= Patrick B. McGinnis =

Patrick Benedict McGinnis (May 23, 1904–February 20, 1973) was an American railroad executive and financier best known for his presidency of the New York, New Haven and Hartford Railroad and the Boston and Maine Railroad in the 1950s.

==Early life and career==
McGinnis was born in Palmyra, New York; his father was a track foreman for the New York Central Railroad He graduated from St. Lawrence University in 1926 and studied at several other schools. He worked as clerk for the NYC before moving on to positions with various New York brokerage firms, including Lehman Brothers, and became a specialist in the railroad industry. By 1949 he was senior partner in his own firm, McGinnis & Co. By this time he had branched out into running railroads as well as investing in them. In 1947 he was part of group which gained control of the Norfolk Southern Railway, of which he was named chairman, a position he held until 1952; in that year he briefly assumed chairmanship of the Central of Georgia Railroad.

==New Haven presidency==
In 1954 he became president of the New York, New Haven and Hartford Railroad after a proxy fight in which the previous president, Frederic C. Dumaine Jr., was ousted. McGinnis was part of the group which had installed Dumaine's father in the same position in 1948. He made substantial changes in his tenure there, the most visible being the introduction of a new black, vermilion, and white livery which was designed by Herbert Matter (not, as is sometimes claimed, by McGinnis’s wife, though she apparently had some input). He also introduced the first set of FL9 locomotives, diesels which could use the electric third rail power to reach Grand Central Terminal in New York City, as well as several lightweight train sets which were intended to improve passenger service speeds. He disdained electrification as outmoded and had intended to discontinue it east of Stamford, Connecticut, and to that end ordered diesels intended to replace the electrics, though the order of EP-5 "jets", rectifier locomotives which had been ordered under the previous administration, had to be pressed into service on their arrival.

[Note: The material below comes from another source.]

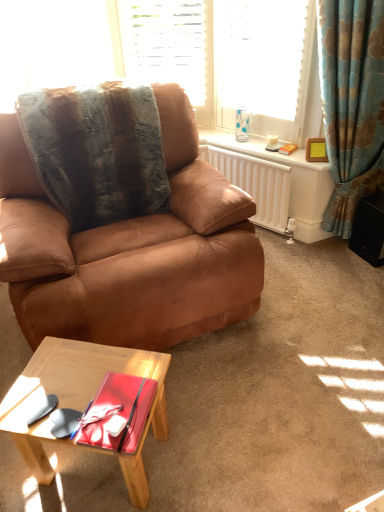 Identify the location of free space that is in between light wood coffee table at lower left and brown leather chair at center. The height and width of the screenshot is (512, 384). (204, 399).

These innovations did nothing to improve the railroad's situation. McGinnis continued the practice of maintenance cutbacks, and the new equipment was plagued with technical problems. The 1955 Connecticut floods, the result of two successive hurricanes, damaged the railroad extensively, and permanently cut the line from Hartford to Boston. The massive commuter service into New York suffered greatly, leading to numerous public complaints. The railroad's finances continued to deteriorate, his own board questioned his management, and on January 20, 1956, he resigned.

==Boston and Maine presidency==
In the meantime his firm had managed to gain control of the Boston and Maine Railroad, and he became its president the same day as his resignation from the New Haven. Here he kept a lower profile, though he once again hired Matter to design a new herald. He remained as president until 1962, afterwards staying on as the unpaid chairman of the board. The railroad struggled financially and shed most of its passenger service; these cuts among others led to state subsidy of commuter service under the Massachusetts Bay Transportation Authority in the years following McGinnis's departure.

It was in this position that McGinnis found himself in legal trouble that would eventually land him in federal court. He had been accused of questionable dealings before: an investigation into his business practices as head of Norfolk Southern was terminated due to his departure from the railroad, and there were accusations of financial mismanagement at the New Haven. In 1965, however, he was accused of accepting kickbacks from a sale of ten B&M passenger cars. His conviction on these charges resulted in an eighteen month prison sentence and a fine of $2500.

==Death==
He died at his home in Glendale, Ohio on February 20, 1973.